Elektriğin olmadığı yıllarda Kayseri’nin sokakları, günümüzdeki gibi geniş aydınlatma sistemlerine sahip değildi. Kayseri’nin karanlığını, sokak başlarına asılmış gaz lambalarının sarımsı, titreyen ışıkları dağıtmaya çalışıyordu. Bu lambalar kendiliğinden çalışmadığı için her birinin özel bakıcıları bulunurdu.
Bu bakıcılar, gündüzleri bütün lambaları tek tek dolaşır, camlarının temizliğini yapar, gaz haznelerini doldurur ve lamba mekanizmalarını kontrol ederdi. Böylece akşam saatlerinde bir aksaklık yaşanmaması hedeflenirdi. Güneşin batışına yakın başlayan rutinleri ise oldukça yorucuydu: Bakıcılar sokak sokak dolaşıp tüm lambaları teker teker yakar, şehirdeki aydınlığın devamından sorumlu olurlardı.
Ev içlerinde durum farklı olsa da en az sokaklar kadar zahmetliydi. Ailelerin maddi imkanlarına göre aydınlatma araçları değişiyordu. Geliri daha iyi olanlar lüks lambası adı verilen daha parlak aydınlatma araçlarını tercih ederken, çoğu evde gaz lambası, yöresel adıyla şinanay, aydınlatmanın temel kaynağıydı. Daha mütevazı imkanlara sahip evlerde ise idare lambası, yani bezir yağıyla çalışan basit lambalar kullanılırdı. Bu lambalar düşük ışık vermesine rağmen pek çok hane için tek seçenekti.
Kiçikapı’daki Küçük Bir Depo: Yeni Dönemin Başlangıcı
Kayseri’nin aydınlanma tarihinde gerçek değişim, Belediye Reisi İbrahim Safa Bey döneminde yaşandı. Şehrin elektriğe kavuşması için atılan ilk ciddi adım, ihtişamlı bir tesis değil, Kiçikapı’da eski Hacı Mansur Mektebi’nin doğusunda bulunan küçük bir depoydu.
Bu ardiyede kurulan motor, şehirdeki ilk elektrik üretim merkezi oldu. Motorun gücü sınırlıydı; tüm şehri aydınlatabilecek kapasiteye sahip değildi. Bu nedenle başlangıçta yalnızca ardiyenin yakın çevresinde bulunan az sayıda aboneye elektrik sağlanabiliyordu. Ancak bu sınırlı hizmet, Kayseri için büyük bir yenilikti.
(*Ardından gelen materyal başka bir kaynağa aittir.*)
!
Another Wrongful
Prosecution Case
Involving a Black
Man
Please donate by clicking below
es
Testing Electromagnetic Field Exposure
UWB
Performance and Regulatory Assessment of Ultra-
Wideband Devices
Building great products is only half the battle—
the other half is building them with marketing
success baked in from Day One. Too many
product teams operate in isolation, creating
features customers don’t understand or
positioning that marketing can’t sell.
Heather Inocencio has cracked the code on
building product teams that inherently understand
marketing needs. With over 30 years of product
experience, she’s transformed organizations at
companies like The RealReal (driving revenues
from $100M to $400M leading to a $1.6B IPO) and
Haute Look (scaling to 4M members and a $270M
Kayseri’nin tarihinde ilk kez elektrikli aydınlatma kullanılmaya başlanmış, böylece karanlık gecelerin gelecekte nasıl değişeceğinin ilk işaretleri verilmişti.
Kayseri'de Elektriğin İlk Ustası: Makinist Mustafa Efendi
Bu yeni sistemin çalışması tamamen insan emeğine dayanıyordu. Kiçikapı’daki motorun başında, şehrin ilk elektrik ustası olarak anılan Makinist Mustafa Efendi bulunuyordu.
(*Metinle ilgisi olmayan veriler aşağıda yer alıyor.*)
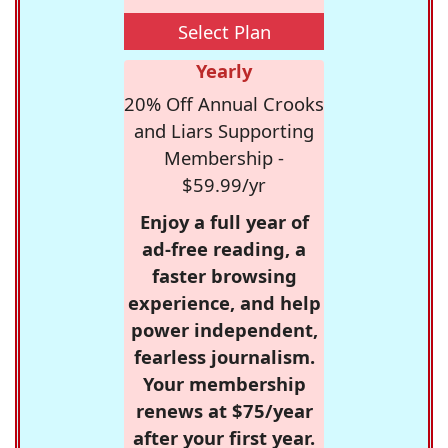
Select Plan
Yearly
20% Off Annual Crooks
and Liars Supporting
Membership -
$59.99/yr
Enjoy a full year of
ad-free reading, a
faster browsing
experience, and help
power independent,
fearless journalism.
Your membership
renews at $75/year
after your first year.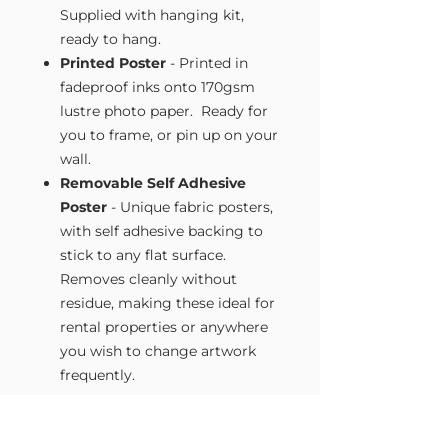
Supplied with hanging kit,
ready to hang.
Printed Poster
- Printed in
fadeproof inks onto 170gsm
lustre photo paper. Ready for
you to frame, or pin up on your
wall.
Removable Self Adhesive
Poster
- Unique fabric posters,
with self adhesive backing to
stick to any flat surface.
Removes cleanly without
residue, making these ideal for
rental properties or anywhere
you wish to change artwork
frequently.
Size Guide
Motorun düzenli çalışmasını sağlamak, olası arızaları gidermek, kesintileri önlemek ve sistemi sürekli kontrol altında tutmak onun göreviydi. Küçük bir makineden çıkan sınırlı elektrikle bile olsa, şehirde yeni bir çağın başlamasında en kritik rolü üstlenmişti. O dönem için elektrik, sadece teknolojik bir yenilik değil; yaşam biçiminde bir değişimin başlangıcıydı ve bu değişimin sorumluluğunu Mustafa Efendi taşıyordu.
Bugün Gelinen Noktanın Özeti
1925–1926 yıllarında bir ardiyede kurulan basit motorla başlayan elektrik serüveni, Kayseri’nin sonraki yıllardaki dönüşümünün temel taşını oluşturdu. O gün yalnızca birkaç aboneye ulaşabilen sistem, bugün şehri tamamen aydınlatan geniş bir yapının ilk halkasıydı.
Ve günümüzde mevcut en yakın tarihli verilere göre Kayseri’de yaklaşık 847.000 elektrik aboneliği bulunmaktadır.